The great thing was that my extra slow pace on this grueling day allowed Mark and Barbara to catch up after a week. We all stumbled into a weathered miedeval pub in the mountains at a remarkable village named O´Cebreiro and devoured some local food from the newly entered province of Galicia for lunch. I had a very hot stew of pork ribs and carrots and felt completely confident I could find something to do for a living and stay here rather than continue climbing.
I guzzled some agua con gas at the pub and caught a glimpse at a flat screen TV that was on the wall. Images of Michael Jackson were flashing and the word muerte was there in the banner. Muerte, muerte? Then when I saw a picture of an ambulance I determined what muerte meant. Not long after, there was a clip of Farrah Fawcett as well – again the word – muerte.
I felt a renewed since of appreciation for my life and suddenly didn´t care so much that I had hours of more climbing. Still slow but all the while thinking of the many remarkable things I have to be grateful for, I finally reached the stopping point at Fonfria in the early evening.
High in the mountains with the aroma of fresh, moist cow pies every where you turned, I checked into the extremely crowded alburgue. With only a few makeshift spaces left to sleep, Mark asked if I wanted to pay a bit more and see about getting a double room that was available.
We both jumped at the chance and I loved having a private shower after that day.
With nothing else in town, we sat at long tables and ate family style; vegetable soup, and hunks of meat and clumps of potatoes – yes, you read right hunks and clumps, making me wonder if they slaughtered those cows right out back. The Galecian wine tasted like vinegar but the local dessert, a torte made of nuts, powdered sugar and spices was delicious.
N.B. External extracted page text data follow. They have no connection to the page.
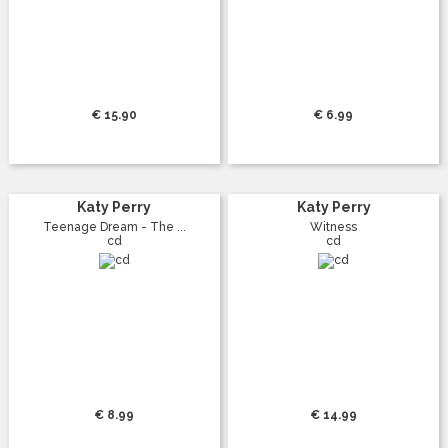
€ 15.90
€ 6.99
Katy Perry
Katy Perry
Teenage Dream - The ...
Witness
cd
cd
€ 8.99
€ 14.99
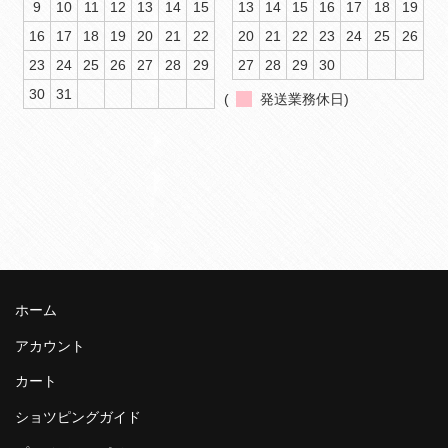
9
10
11
12
13
14
15
13
14
15
16
17
18
19
16
17
18
19
20
21
22
20
21
22
23
24
25
26
23
24
25
26
27
28
29
27
28
29
30
30
31
(
発送業務休日)
ホーム
アカウント
カート
ショツピングガイド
Free from a night of “auditorium” snoring, I savored the chance to sleep well but my brain had other plans and I was an insomniac for most of the night. The hunks and clumps probably contributed for there was also a bit of heartburn starting and I propped my pillow and sleeping bag up behind me to help ease the discomfort. Still, only catching minutes of sleep at a time, it was a long lingering – and, oh yeah, with all those cow pies – a muy fragrante night.